[Records from a collection]
● ● ●

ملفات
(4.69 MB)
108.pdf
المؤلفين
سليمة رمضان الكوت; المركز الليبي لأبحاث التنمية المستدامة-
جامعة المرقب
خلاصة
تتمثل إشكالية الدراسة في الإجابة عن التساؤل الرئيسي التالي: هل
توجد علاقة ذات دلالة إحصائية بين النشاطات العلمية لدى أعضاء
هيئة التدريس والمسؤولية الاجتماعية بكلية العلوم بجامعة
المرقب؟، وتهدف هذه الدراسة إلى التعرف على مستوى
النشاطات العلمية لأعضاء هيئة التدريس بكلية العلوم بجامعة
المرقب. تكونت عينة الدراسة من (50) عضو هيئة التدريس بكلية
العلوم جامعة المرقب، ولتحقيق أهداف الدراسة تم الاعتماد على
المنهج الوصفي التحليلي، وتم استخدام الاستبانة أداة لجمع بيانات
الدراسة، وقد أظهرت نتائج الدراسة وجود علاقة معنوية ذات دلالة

● ● ●

What you need to do:
Could you give the number of lines in the entries that contain the string "العلوم"? Only the number, please.

The answer:
3